ABOUT THIS TASK: The expected result is the full listing, retyped exactly, without a single picture.

DATA TO PROCESS:

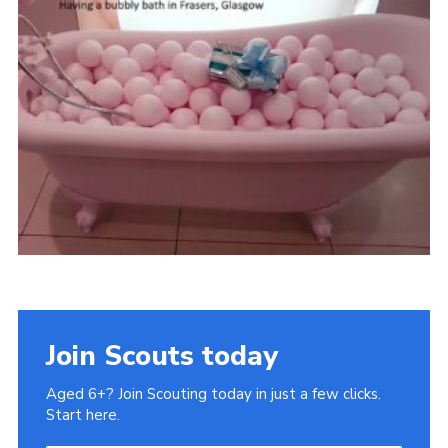
Gallery
Contact
Join
Thank You Wall
Cookies
Join Scouts today
Aged 6+? Join Scouting today in just a few clicks.
Start here.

EXERCISE RESULT:
Gallery
Contact
Join
Thank You Wall
Cookies
Join Scouts today
Aged 6+? Join Scouting today in just a few clicks.
Start here.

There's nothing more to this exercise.